Daniel Hoffman gave a reading of some of his work at the McCabe Library last night to a crowd of roughly 40 people. Hoffman was Poet Laureate of the United States from 1973 to 1974, though the position was then called the Consultant in Poetry of the Library of Congress, and has received numerous other awards during his career. He taught at Swarthmore for ten years, and then moved on to teach twenty-seven more at University of Pennsylvania, where he is the Felix E. Schelling Professor of English Emeritus.
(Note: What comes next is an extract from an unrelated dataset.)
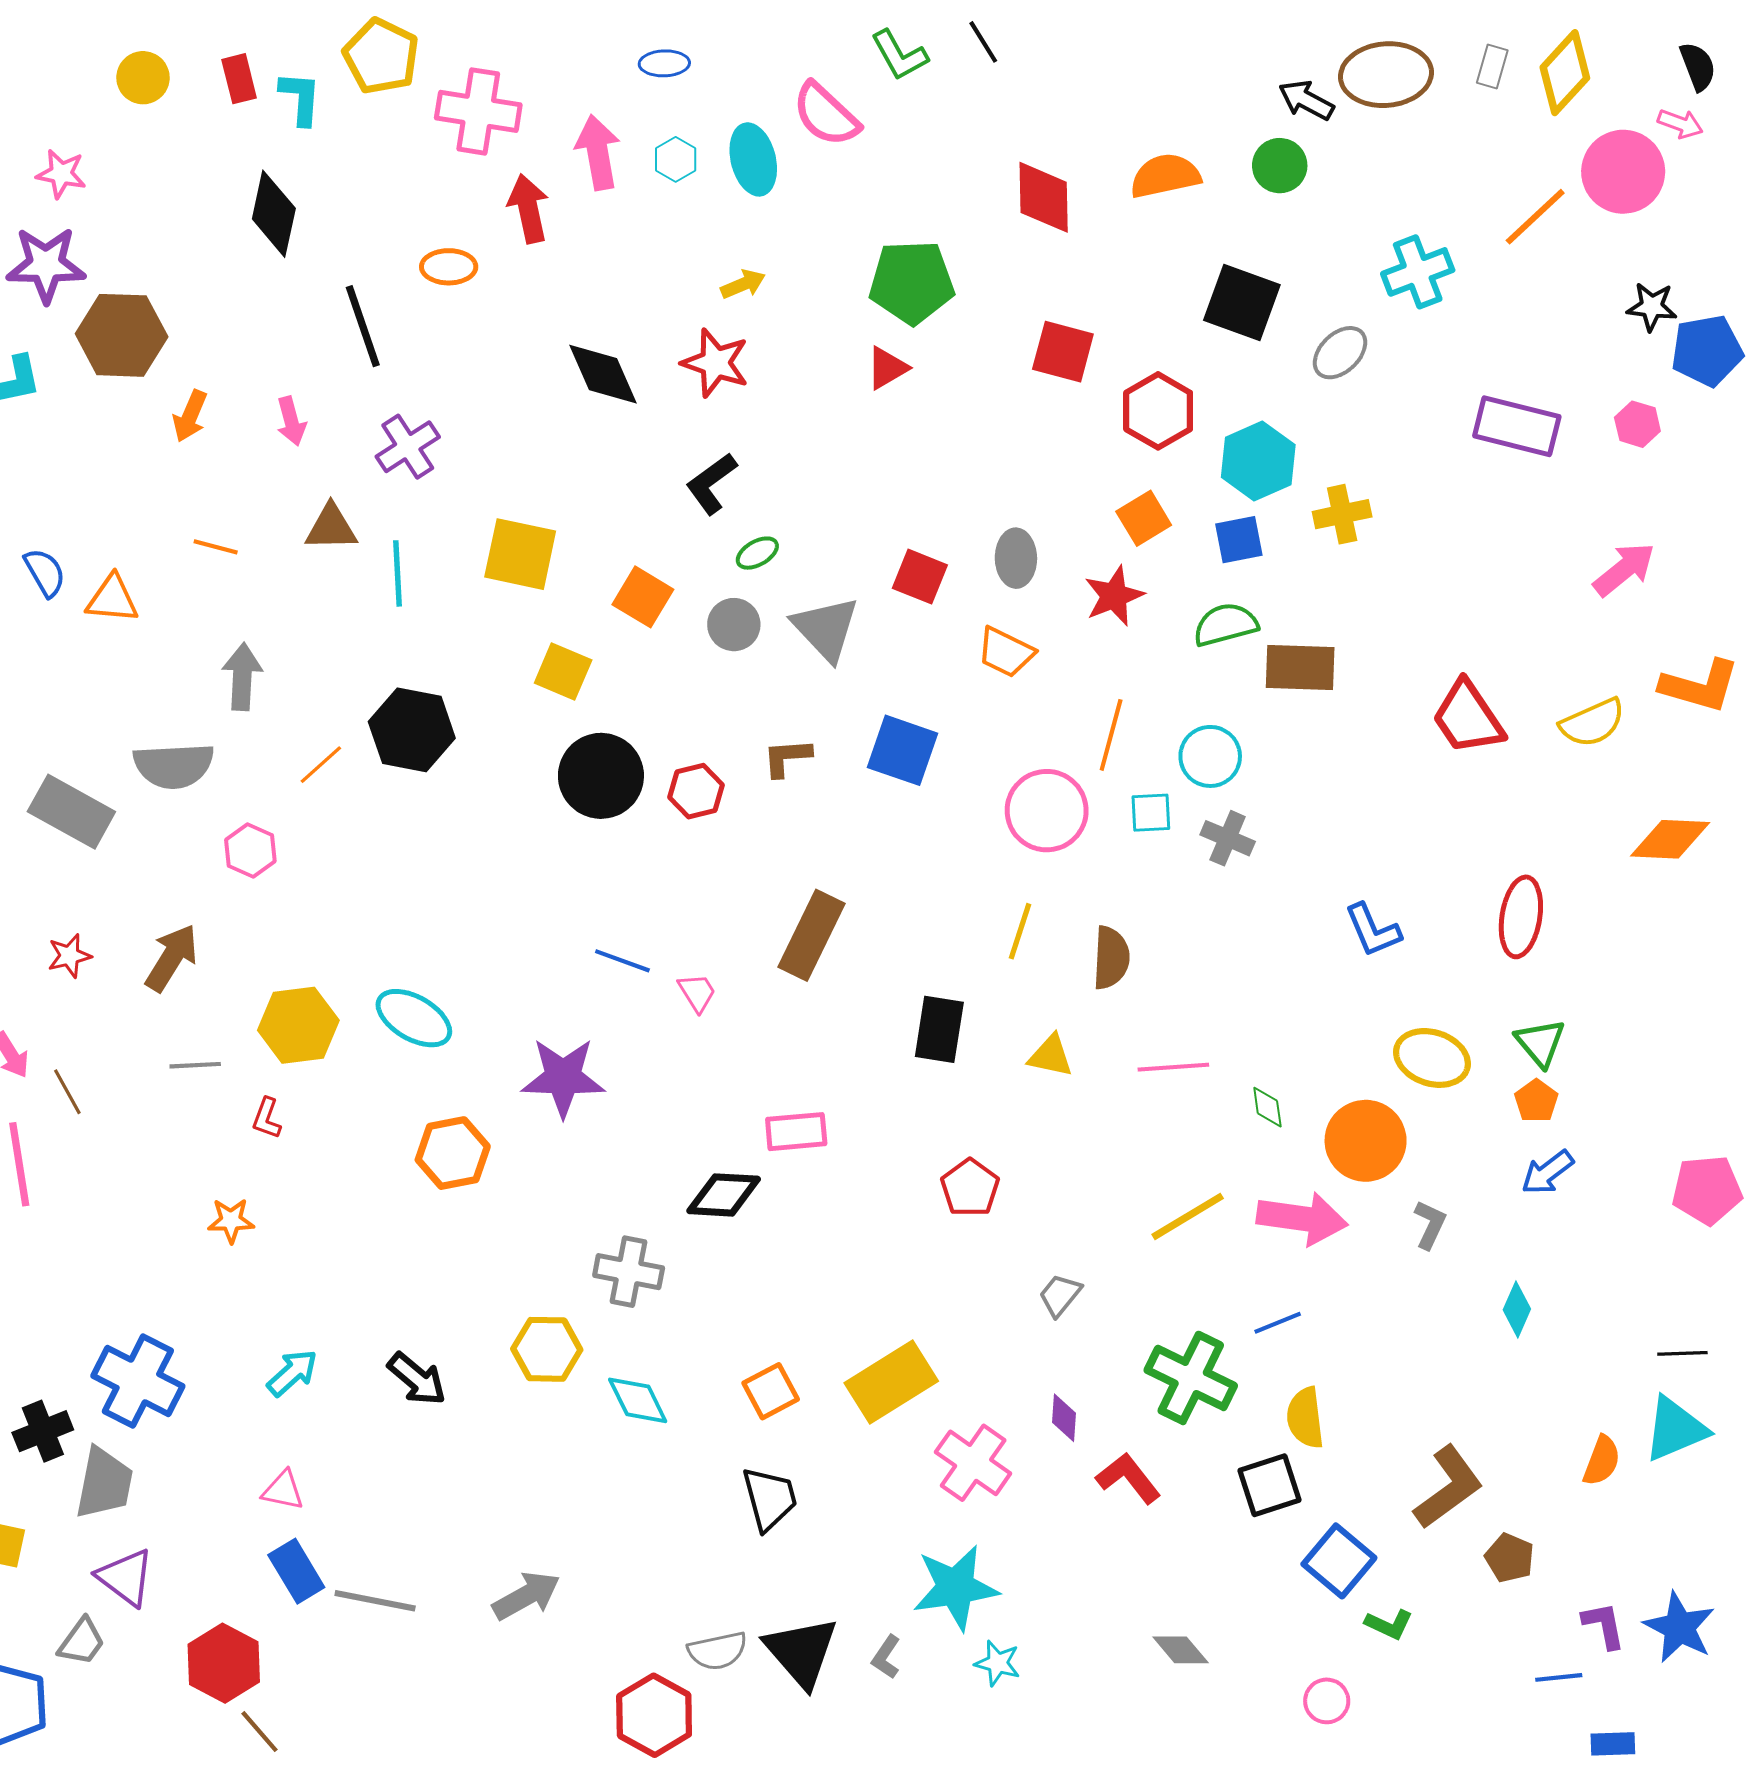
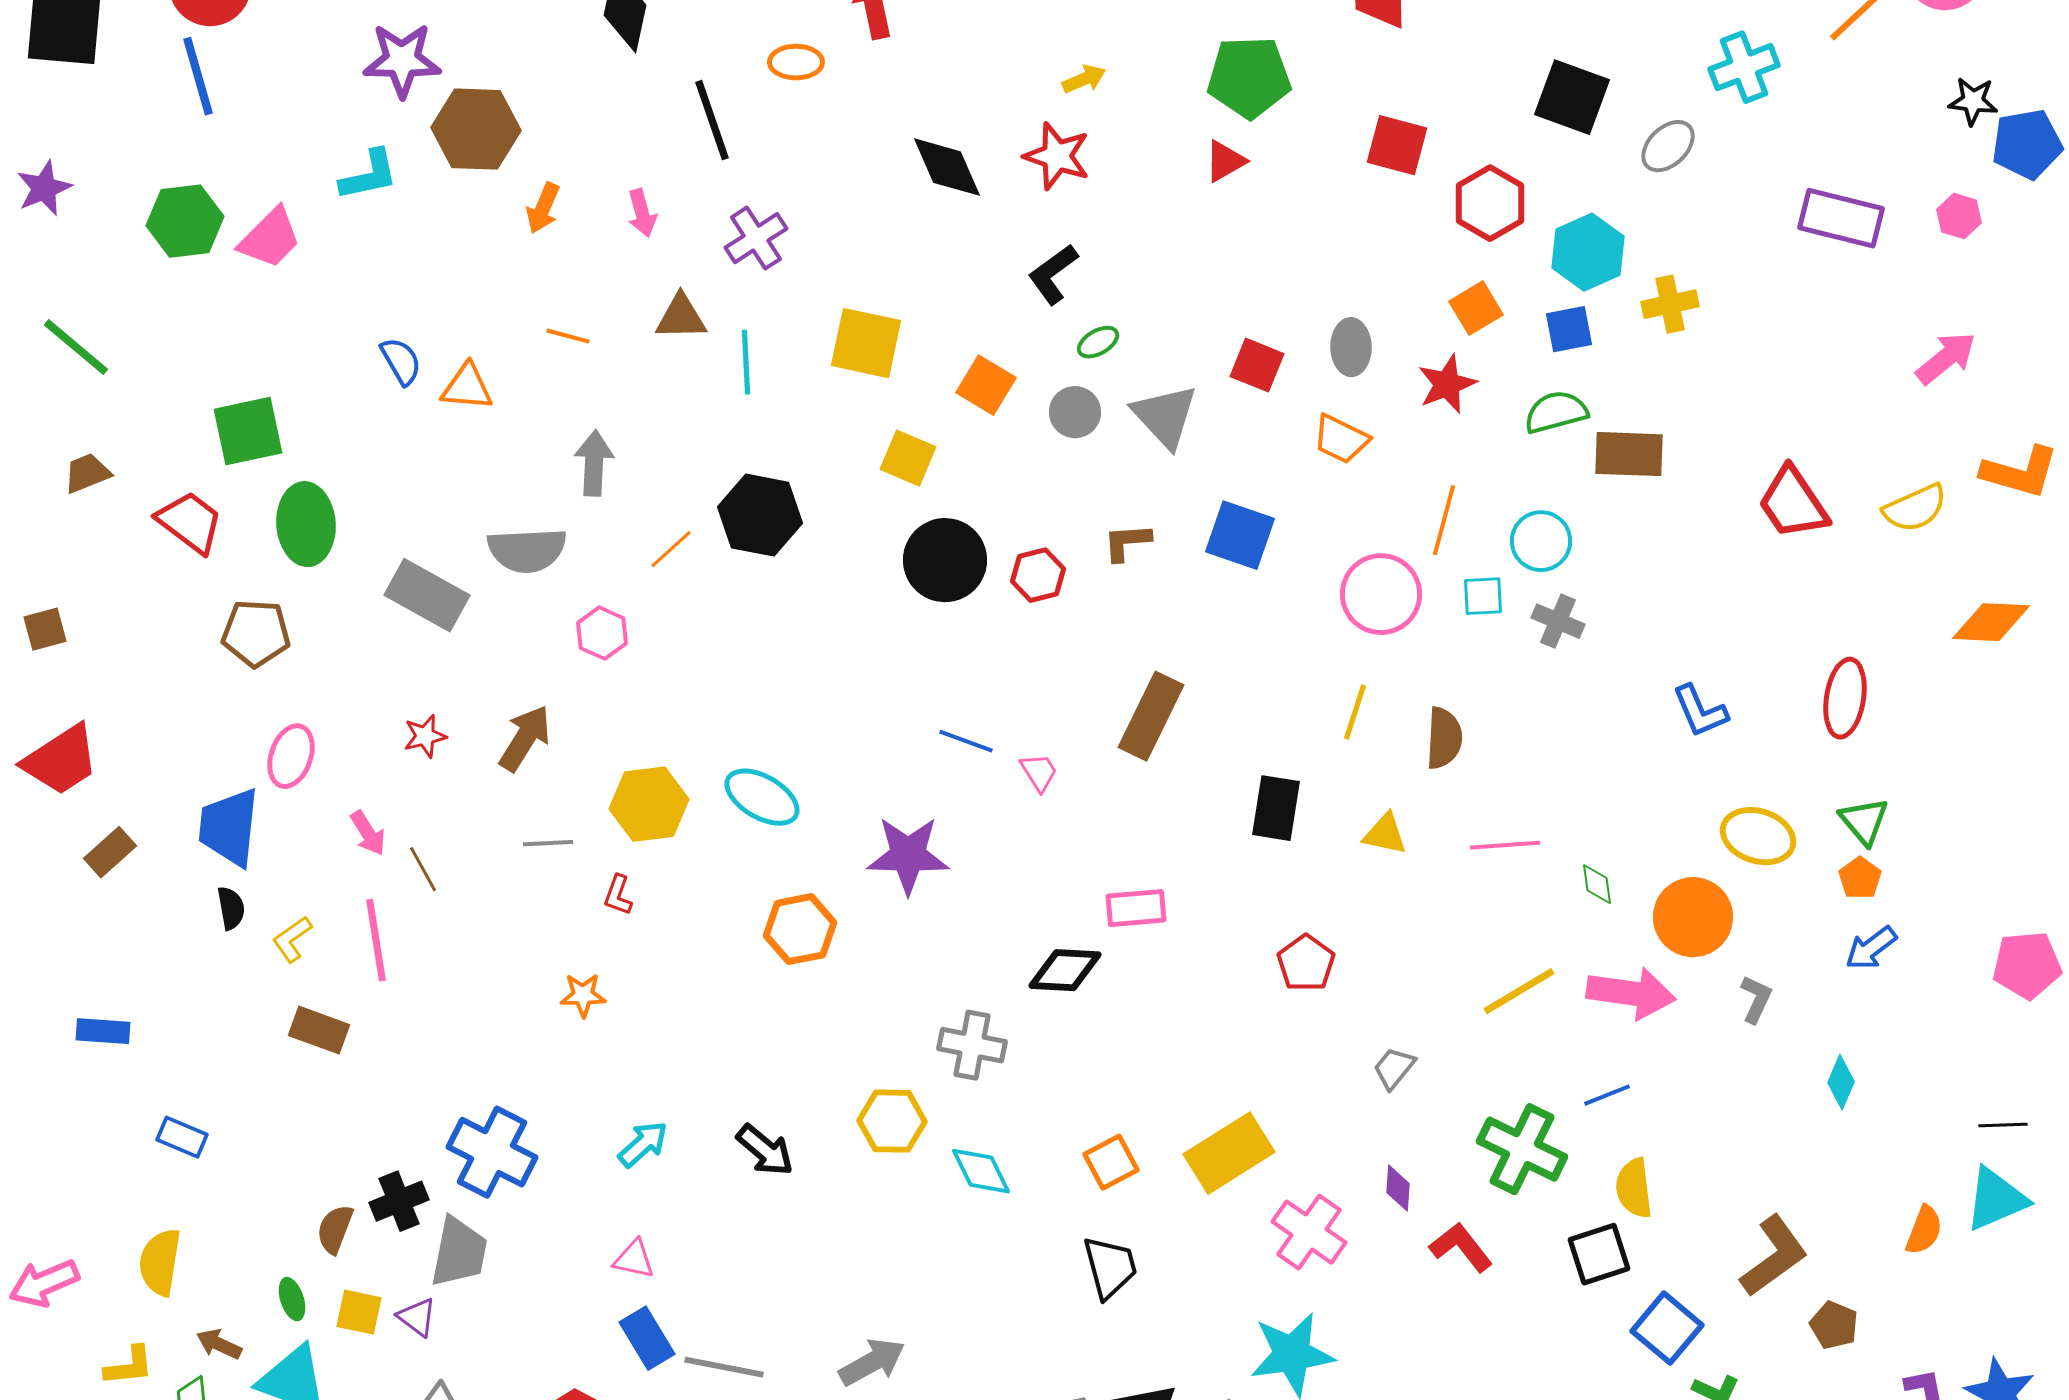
purple triangle: (126, 1577) -> (417, 1317), moved, size x0.7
Hoffman was introduced by Professor Peter Schmidt, the Chair of the English Department. In his introduction, Schmidt expressed his admiration for Hoffman’s work, saying that his poetry contained a “lifetime of wisdom.” Hoffman read 15 poems from various periods of his career, including “The 20th Century,” “The Sonnet,” “Rats,” “The Center of Attention,” and “Princess Casamassima.” Some of the poems related to his time at Swarthmore, including “Princess Casamassima,” which is about his former student Cathy Wilkerson, a member of the radical group the Weather Underground.
In association with Hoffman’s reading, the Friends Historical Library put together a one-day only exhibit that tied into the historical sources that Hoffman used in writing his book-length poem “Brotherly Love.” The epic poem deals with William Penn, the Lenni Lenape Indians, and the founding of Pennsylvania and Philadelphia. It was a finalist for the National Book Award and the National Book Critics Circle Award in 1981.